PSM is a fungal disease, which is extremely unusual in immunocompetent hosts and non-endemic regions. ⁵ PSM invades the mononuclear macrophage system and the severity of infection varies with the gradation of immunosuppression. ⁶ Clinical manifestations of PSM are nonspecific, and the most common symptoms are fever, skin and soft tissue lesions, swollen lymph nodes, cough, and dyspnea. A laboratory examination of PSM can show abnormalities of leukocytes, anemia, thrombocytosis, elevated inflammatory biomarkers, abscess formation, and osteolytic lesions. ⁷ Various presentations of PSM infection of the lungs are observed by radiographic imaging, including simple or multiple lobular consolidation, cavitation, diffuse honeycombing or interstitial infiltration, and mediastinal and hilar lymph node lesions. ⁸ PSM is a temperature-dependent dimorphic fungus, presenting as yeast at 37°C, but as mycelium at 25°C. Although microbiological fungal culture is currently the gold standard for diagnosis of PSM, diagnosis can also be made from histopathological and cytological examinations of clinical specimens. ⁹ Recently, diagnosis of PSM by high-throughput sequencing and dermatoscopy has been reported. ¹⁰

The present case was a patient from a non-epidemic area who was immunocompetent and showed the symptoms of cough and hemoptysis. Tumor marker levels were increased, while a fungal test and blood culture were negative. Imaging showed an irregular tissue mass associated with obstructive inflammation and atelectasis, and enlarged mediastinal and bilateral hilar lymph nodes. CT findings of lung cancer generally include a lobulated mass, burr-like mass, and pleural depression, which are different from the presentations of PSM with a CT scan. However, such a mass is difficult to distinguish from a tumor and easily misdiagnosed as lung cancer, but pathology plays a crucial role in diagnosis. Because the patient was admitted to several different hospitals, and the process of diagnosis and treatment was complicated, diagnosis of PSM was not considered in the early stage. Failure to carry out fungal culture was a critical limitation of the present case. Moreover, the previous long-term treatment of different drugs may also have affected the blood culture and fungal test results, which were negative in the later stage. As mentioned above, the diagnosis of PSM can also be made from histopathological and cytological examinations of clinical specimens. Based on findings in the present case, physicians should take into account some rare diseases with common symptoms. Finally, diagnosis of PSM in our patient was confirmed by a histopathological examination after lobectomy in our hospital.

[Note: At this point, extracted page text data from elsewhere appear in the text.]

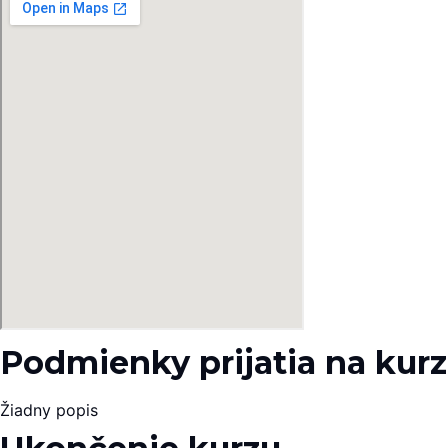
Podmienky prijatia na kurz
Žiadny popis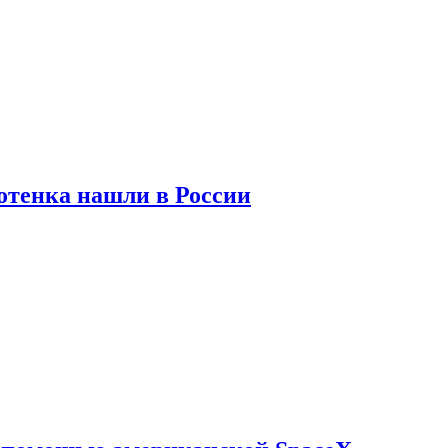
отенка нашли в России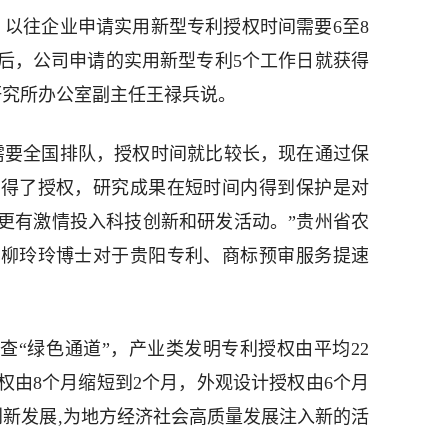
，以往企业申请实用新型专利授权时间需要6至8
后，公司申请的实用新型专利5个工作日就获得
研究所办公室副主任王禄兵说。
需要全国排队，授权时间就比较长，现在通过保
获得了授权，研究成果在短时间内得到保护是对
更有激情投入科技创新和研发活动。”贵州省农
员柳玲玲博士对于贵阳专利、商标预审服务提速
审查“绿色通道”，产业类发明专利授权由平均22
权由8个月缩短到2个月，外观设计授权由6个月
创新发展,为地方经济社会高质量发展注入新的活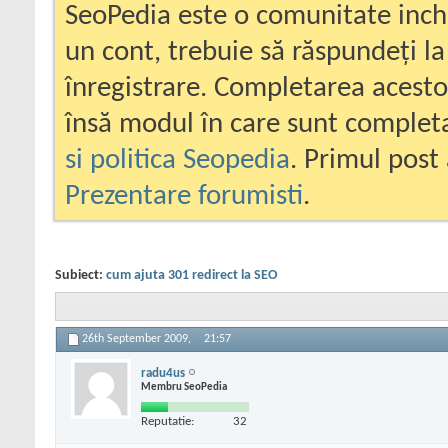
SeoPedia este o comunitate inc
un cont, trebuie să răspundeți la
înregistrare. Completarea acesto
însă modul în care sunt completa
si politica Seopedia
. Primul post 
Prezentare forumisti
.
Subiect:
cum ajuta 301 redirect la SEO
26th September 2009,
21:57
radu4us
Membru SeoPedia
Reputatie:
32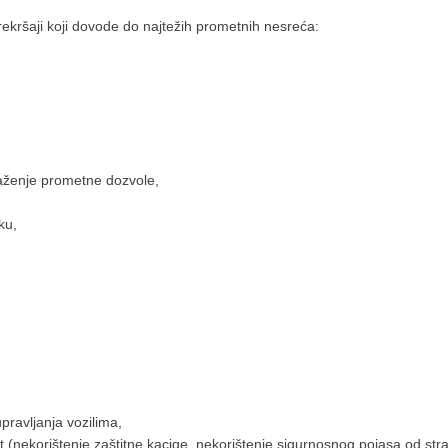
ekršaji koji dovode do najtežih prometnih nesreća:
 važenje prometne dozvole,
ku,
pravljanja vozilima,
t (nekorištenje zaštitne kacige, nekorištenje sigurnosnog pojasa od st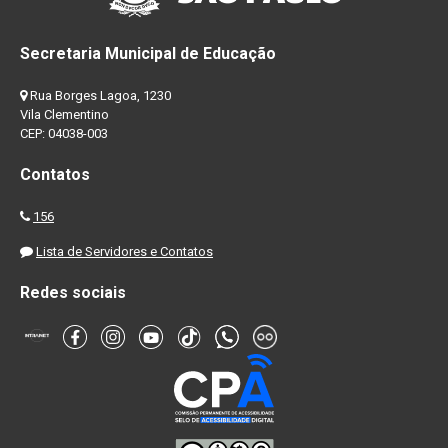
Secretaria Municipal de Educação
Rua Borges Lagoa, 1230
Vila Clementino
CEP: 04038-003
Contatos
156
Lista de Servidores e Contatos
Redes sociais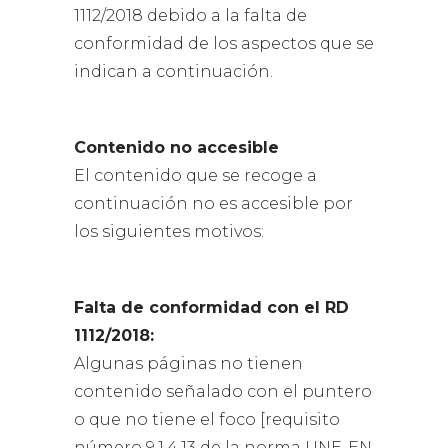
1112/2018 debido a la falta de
conformidad de los aspectos que se
indican a continuación.
Contenido no accesible
El contenido que se recoge a
continuación no es accesible por
los siguientes motivos:
Falta de conformidad con el RD
1112/2018:
Algunas páginas no tienen
contenido señalado con el puntero
o que no tiene el foco [requisito
número 9.1.4.13 de la norma UNE-EN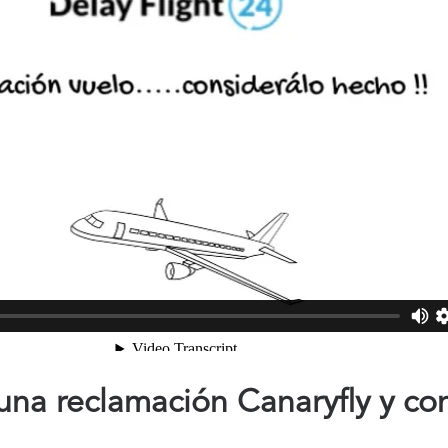
na reclamación Canaryfly y co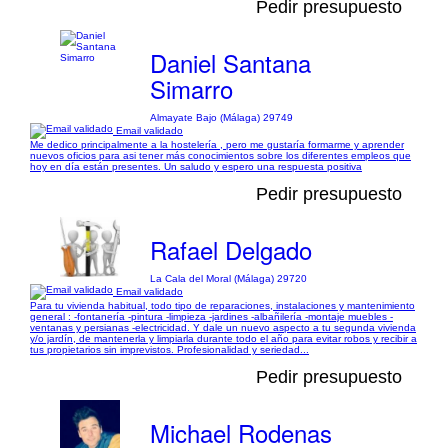
Pedir presupuesto
Daniel Santana
Simarro
Almayate Bajo (Málaga) 29749
Email validado
Me dedico principalmente a la hostelería , pero me gustaría formarme y aprender
nuevos oficios para asi tener más conocimientos sobre los diferentes empleos que
hoy en día están presentes. Un saludo y espero una respuesta positiva
Pedir presupuesto
Rafael Delgado
La Cala del Moral (Málaga) 29720
Email validado
Para tu vivienda habitual, todo tipo de reparaciones, instalaciones y mantenimiento
general : -fontanería -pintura -limpieza -jardines -albañilería -montaje muebles -
ventanas y persianas -electricidad. Y dale un nuevo aspecto a tu segunda vivienda
y/o jardín, de mantenerla y limpiarla durante todo el año para evitar robos y recibir a
tus propietarios sin imprevistos. Profesionalidad y seriedad...
Pedir presupuesto
Michael Rodenas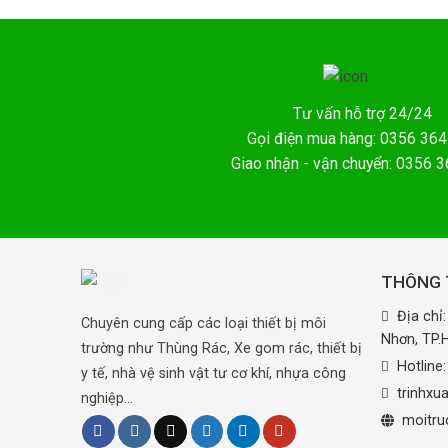
Tư vấn hỗ trợ 24/24
Gọi điện mua hàng: 0356 364
Giao nhận - vận chuyển: 0356 
THÔNG T
Địa chỉ
Chuyên cung cấp các loại thiết bị môi
Nhơn, TP
trường như Thùng Rác, Xe gom rác, thiết bị
Hotline
y tế, nhà vệ sinh vật tư cơ khí, nhựa công
trinhx
nghiệp...
moitru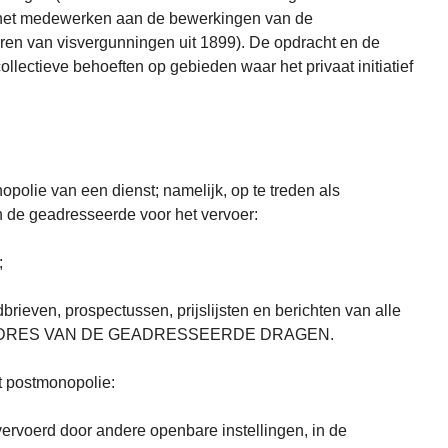
 het medewerken aan de bewerkingen van de
eren van visvergunningen uit 1899). De opdracht en de
ollectieve behoeften op gebieden waar het privaat initiatief
polie van een dienst; namelijk, op te treden als
 de geadresseerde voor het vervoer:
;
ieven, prospectussen, prijslijsten en berichten van alle
 ADRES VAN DE GEADRESSEERDE DRAGEN.
t postmonopolie:
ervoerd door andere openbare instellingen, in de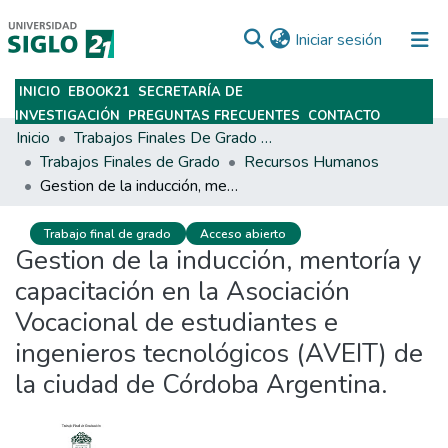
(current)
Iniciar sesión
INICIO
EBOOK21
SECRETARÍA DE
Subir
INVESTIGACIÓN
PREGUNTAS FRECUENTES
CONTACTO
Inicio
Trabajos Finales De Grado Y Posgrado
Trabajos Finales de Grado
Recursos Humanos
Gestion de la inducción, mentoría y capacitación en la Asociación Vocacional de estudiantes e ingenieros tecnológicos (AVEIT) de la ciudad de Córdoba Argentina.
Trabajo final de grado
Acceso abierto
Gestion de la inducción, mentoría y
capacitación en la Asociación
Vocacional de estudiantes e
ingenieros tecnológicos (AVEIT) de
la ciudad de Córdoba Argentina.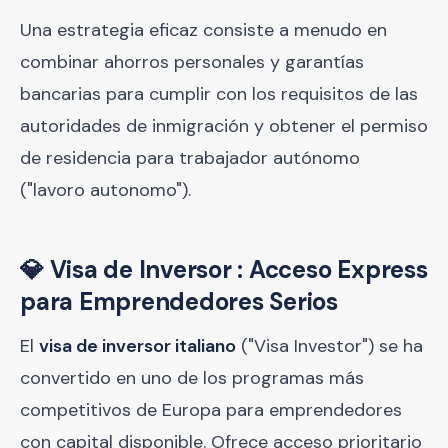
Una estrategia eficaz consiste a menudo en
combinar ahorros personales y garantías
bancarias para cumplir con los requisitos de las
autoridades de inmigración y obtener el permiso
de residencia para trabajador autónomo
("lavoro autonomo").
💎 Visa de Inversor : Acceso Express
para Emprendedores Serios
El
visa de inversor italiano
("Visa Investor") se ha
convertido en uno de los programas más
competitivos de Europa para emprendedores
con capital disponible. Ofrece acceso prioritario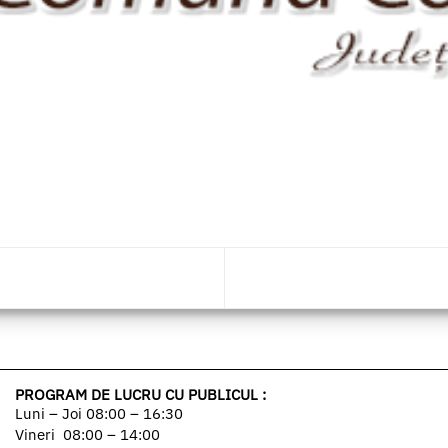
PROGRAM DE LUCRU CU PUBLICUL :
Luni – Joi 08:00 – 16:30
Vineri 08:00 – 14:00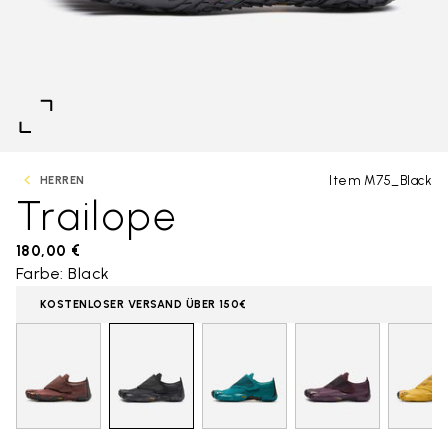
Item M75_Black
HERREN
Trailope
180,00 €
Farbe: Black
KOSTENLOSER VERSAND ÜBER 150€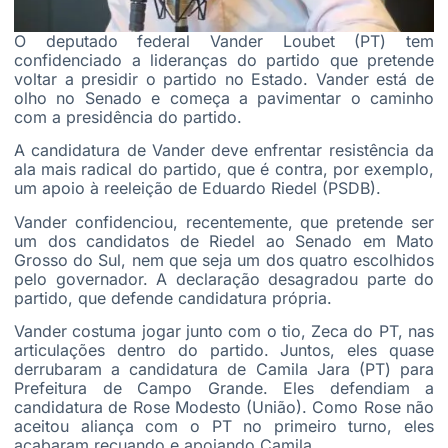
O deputado federal Vander Loubet (PT) tem
confidenciado a lideranças do partido que pretende
voltar a presidir o partido no Estado. Vander está de
olho no Senado e começa a pavimentar o caminho
com a presidência do partido.
A candidatura de Vander deve enfrentar resistência da
ala mais radical do partido, que é contra, por exemplo,
um apoio à reeleição de Eduardo Riedel (PSDB).
Vander confidenciou, recentemente, que pretende ser
um dos candidatos de Riedel ao Senado em Mato
Grosso do Sul, nem que seja um dos quatro escolhidos
pelo governador. A declaração desagradou parte do
partido, que defende candidatura própria.
Vander costuma jogar junto com o tio, Zeca do PT, nas
articulações dentro do partido. Juntos, eles quase
derrubaram a candidatura de Camila Jara (PT) para
Prefeitura de Campo Grande. Eles defendiam a
candidatura de Rose Modesto (União). Como Rose não
aceitou aliança com o PT no primeiro turno, eles
acabaram recuando e apoiando Camila.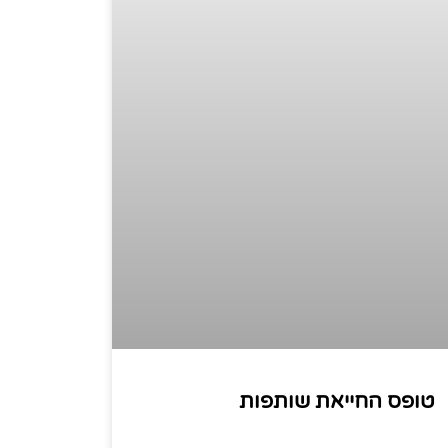
טופס החייאת שותפות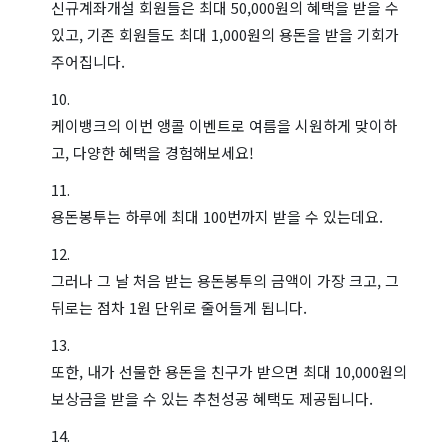
신규계좌개설 회원들은 최대 50,000원의 혜택을 받을 수
있고, 기존 회원들도 최대 1,000원의 용돈을 받을 기회가
주어집니다.
케이뱅크의 이번 앵콜 이벤트로 여름을 시원하게 맞이하
고, 다양한 혜택을 경험해보세요!
용돈봉투는 하루에 최대 100번까지 받을 수 있는데요.
그러나 그 날 처음 받는 용돈봉투의 금액이 가장 크고, 그
뒤로는 점차 1원 단위로 줄어들게 됩니다.
또한, 내가 선물한 용돈을 친구가 받으면 최대 10,000원의
보상금을 받을 수 있는 추천성공 혜택도 제공됩니다.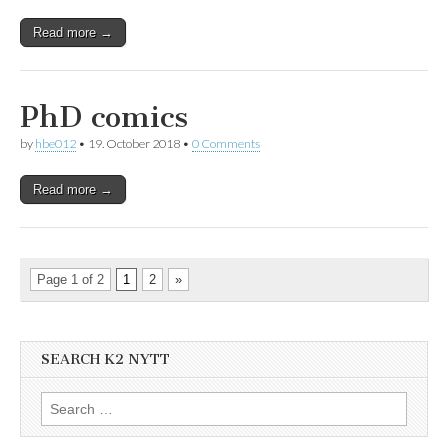
Read more →
PhD comics
by
hbe012
•
19. October 2018
•
0 Comments
Read more →
Page 1 of 2
1
2
»
SEARCH K2 NYTT
Search
for: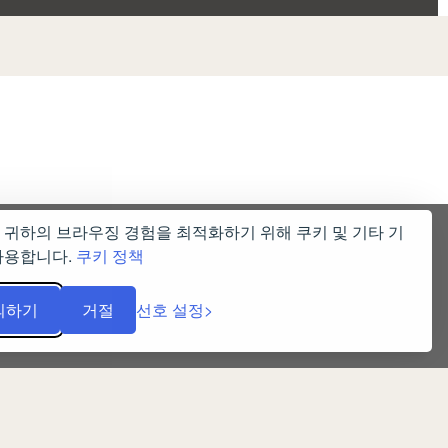
 귀하의 브라우징 경험을 최적화하기 위해 쿠키 및 기타 기
사용합니다.
쿠키 정책
의하기
거절
선호 설정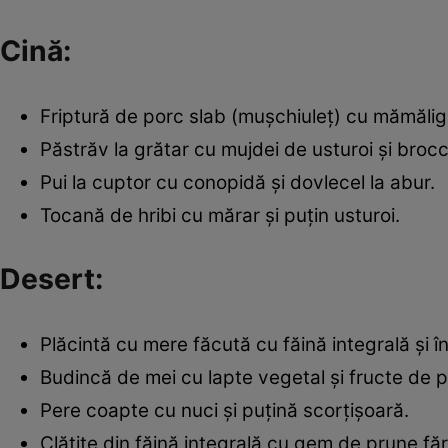
Cină:
Friptură de porc slab (mușchiuleț) cu mămăligă
Păstrăv la grătar cu mujdei de usturoi și brocco
Pui la cuptor cu conopidă și dovlecel la abur.
Tocană de hribi cu mărar și puțin usturoi.
Desert:
Plăcintă cu mere făcută cu făină integrală și î
Budincă de mei cu lapte vegetal și fructe de 
Pere coapte cu nuci și puțină scorțișoară.
Clătite din făină integrală cu gem de prune fă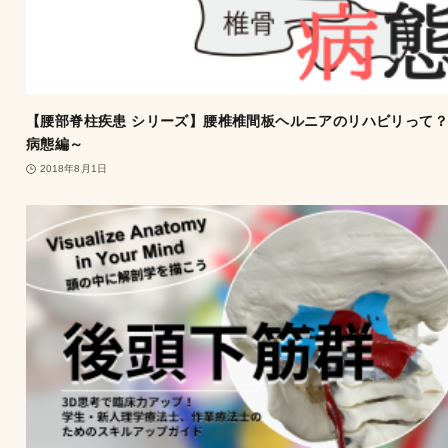
【腰部脊柱疾患 シリーズ】腰椎椎間板ヘルニアのリハビリって？
病態編～
2018年8月1日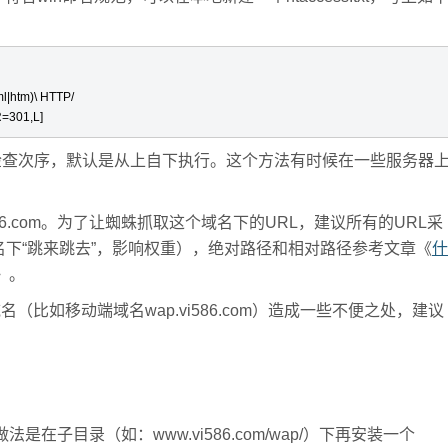
|htm)\ HTTP/

R=301,L]
查次序，默认是从上自下执行。这个方法有时候在一些服务器
6.com。为了让蜘蛛抓取这个域名下的URL，建议所有的URL采
下“跳来跳去”，影响权重），绝对路径和相对路径参考文章《
什
》。
名（比如移动端域名wap.vi586.com）造成一些不便之处，建议
目录（如：www.vi586.com/wap/）下再安装一个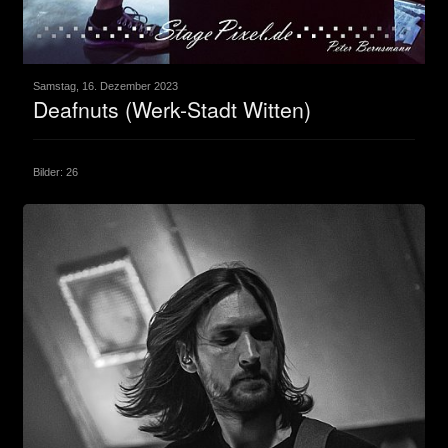
Samstag, 16. Dezember 2023
Deafnuts (Werk-Stadt Witten)
Bilder: 26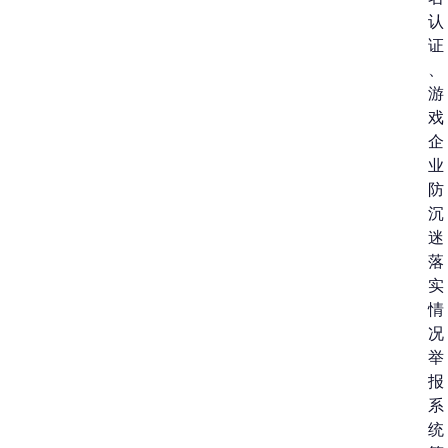
认
证
、
游
戏
企
业
防
沉
迷
落
实
情
况
举
报
系
统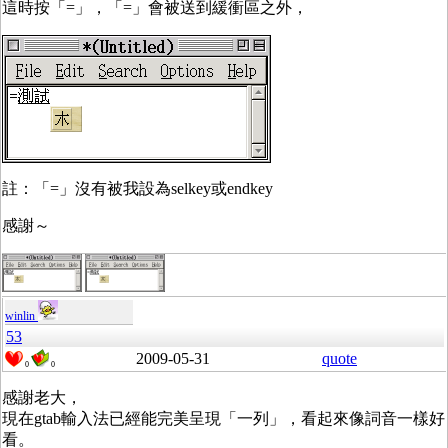
這時按「=」，「=」會被送到緩衝區之外，
註：「=」沒有被我設為selkey或endkey
感謝～
winlin
53
2009-05-31
quote
0
0
感謝老大，
現在gtab輸入法已經能完美呈現「一列」，看起來像詞音一樣好
看。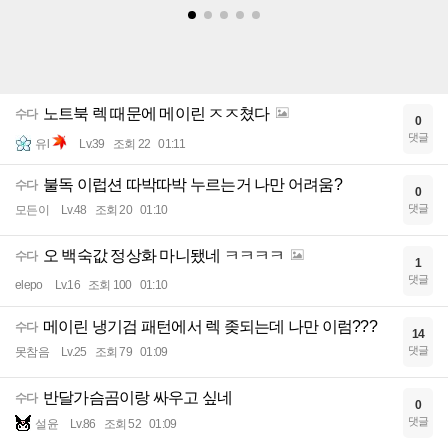
노트북 렉 때문에 메이린 ㅈㅈ쳤다
수다
0
댓글
유l
Lv.39
조회 22
01:11
불독 이럽션 따박따박 누르는거 나만 어려움?
수다
0
댓글
모든이
Lv.48
조회 20
01:10
오 백숙값 정상화 마니됐네 ㅋㅋㅋㅋ
수다
1
댓글
elepo
Lv.16
조회 100
01:10
메이린 냉기검 패턴에서 렉 좆되는데 나만 이럼???
수다
14
댓글
못참음
Lv.25
조회 79
01:09
반달가슴곰이랑 싸우고 싶네
수다
0
댓글
설윤
Lv.86
조회 52
01:09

Currently, the recommended treatment for patients with HIV and PSM infection is amphotericin B, ¹¹ but there is no standard treatment of PSM in non-HIV patients. ¹² Our patient was prescribed with specific anti-fungal treatment of voriconazole 200 mg twice daily for 12 weeks. His general condition was good, his activity tolerance recovered, and a chest CT scan showed no abnormalities at a 1-year follow-up.

In conclusion, our findings from this rare case report will hopefully improve the awareness of PSM among clinicians in non-endemic areas, especially in immunocompetent patients with atypical symptoms. Timely fungal culture of clinical specimens and a pathological examination should be performed to reduce misdiagnosis and improve the survival rate of PSM.